# Applying TFIDF Vectors and t-SNE to Subreddit Content
While researching for this project, I discovered a whole lot of subreddit mappings and visualaztions out there. Most of them employ user engagement as a metric for modularity detection. (Insert Sources). Since this project is based on breaking free of traditional user interest-patterns, I decided to quantify subreddit differences by content alone, in much the same way as Andrej Kaparthy does in [this blog post](http://karpathy.github.io/2014/07/02/visualizing-top-tweeps-with-t-sne-in-Javascript/).

## Collecting Data
Using the previously mentioned post as a rough guide, I started implementing the community difference analysis.

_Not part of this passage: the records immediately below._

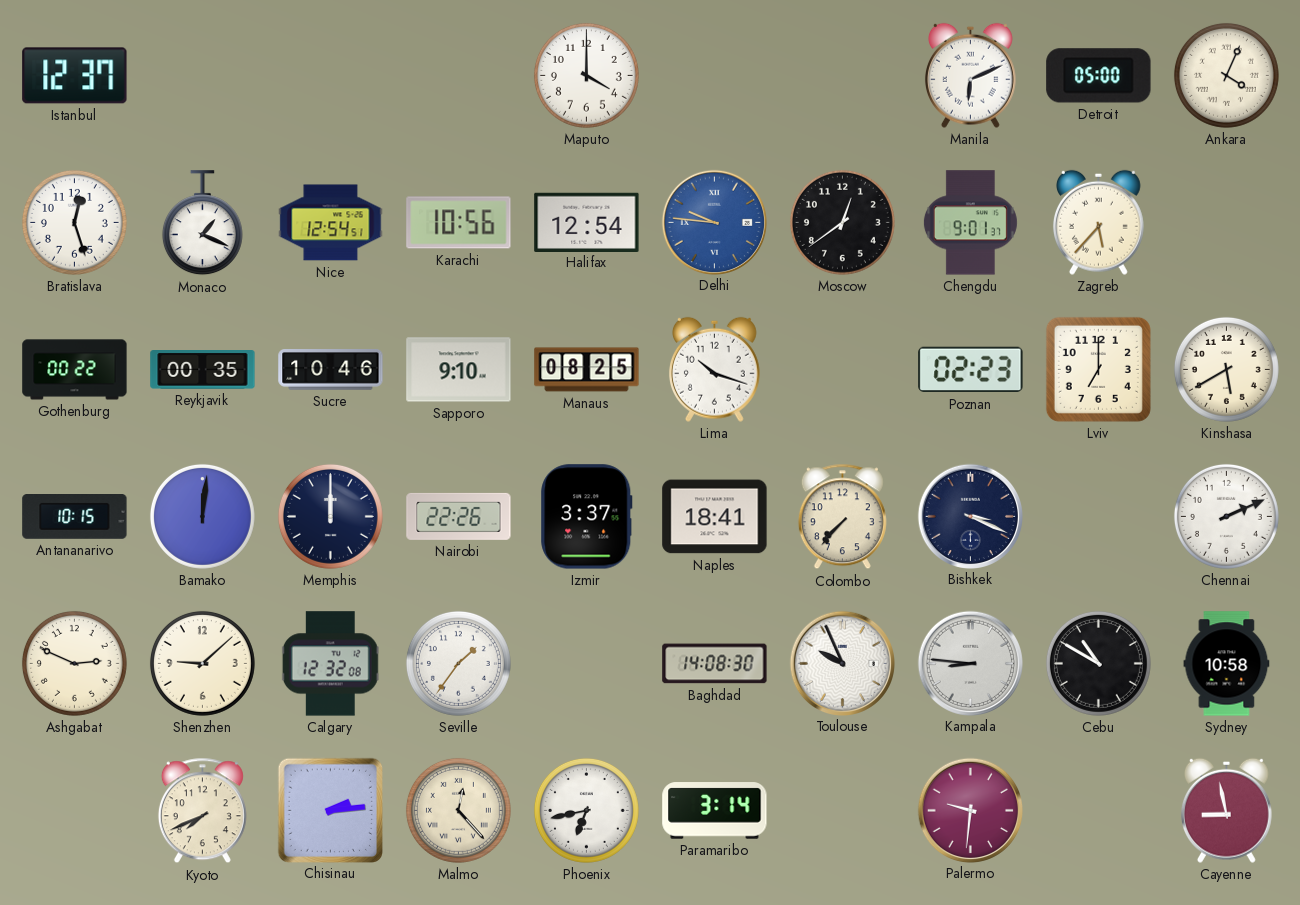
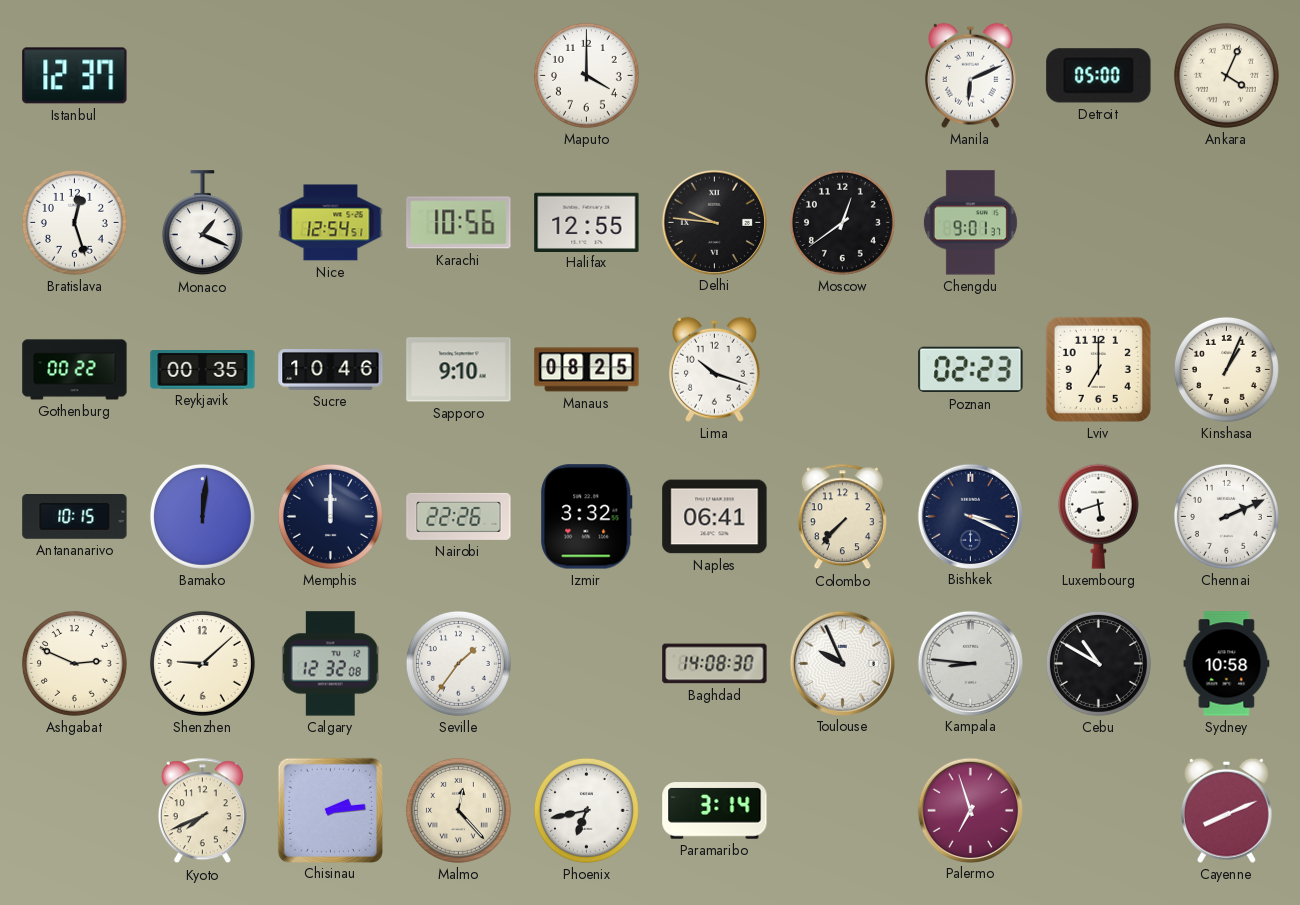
Halifax: 12:54 -> 12:55
Delhi dial: blue -> black
Zagreb: 5:37 -> none
Kinshasa: 5:40 -> 1:04
Izmir: 3:37 -> 3:32
Naples: 18:41 -> 06:41
Luxembourg: none -> 5:42
Palermo: 9:31 -> 6:57
Cayenne: 8:58 -> 8:11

Initial analysis, I simply downloaded comment text from a large handful of default subreddits, with the code saved in '/download.py'. Basically I just save a file for each sub with concatenated raw comment text, and a list of the files (for scikit to use later on).

In [20]:
import pickle
files_store = open('data/files.pickle','rb')
files_list = pickle.load(files_store)
print(files_list)

['data/gadgets.txt', 'data/sports.txt', 'data/gaming.txt', 'data/pics.txt', 'data/worldnews.txt', 'data/videos.txt', 'data/AskReddit.txt', 'data/aww.txt', 'data/funny.txt', 'data/news.txt', 'data/movies.txt', 'data/blog.txt', 'data/books.txt', 'data/history.txt', 'data/food.txt', 'data/philosophy.txt', 'data/Jokes.txt', 'data/Art.txt', 'data/DIY.txt', 'data/space.txt', 'data/Documentaries.txt', 'data/askscience.txt', 'data/nottheonion.txt', 'data/todayilearned.txt', 'data/personalfinance.txt', 'data/gifs.txt', 'data/listentothis.txt', 'data/IAmA.txt', 'data/announcements.txt', 'data/TwoXChromosomes.txt', 'data/creepy.txt', 'data/nosleep.txt', 'data/GetMotivated.txt', 'data/WritingPrompts.txt', 'data/LifeProTips.txt', 'data/EarthPorn.txt', 'data/explainlikeimfive.txt', 'data/Showerthoughts.txt', 'data/Futurology.txt', 'data/photoshopbattles.txt', 'data/mildlyinteresting.txt', 'data/dataisbeautiful.txt', 'data/tifu.txt', 'data/OldSchoolCool.txt', 'data/UpliftingNews.txt', 'data/InternetI

## Vectorization
Next I used the TfidfVectorizer from scikit to process and vectorize the content based on text features. These vectors are dimensioned according to the number of ngrams.

In [27]:
from sklearn.feature_extraction.text import TfidfVectorizer
vectorizer = TfidfVectorizer(input='filename',stop_words='english',lowercase=True, strip_accents='unicode', smooth_idf=True,sublinear_tf=False, use_idf=True, ngram_range=(1,2),min_df=2)
vecs = vectorizer.fit_transform(files_list)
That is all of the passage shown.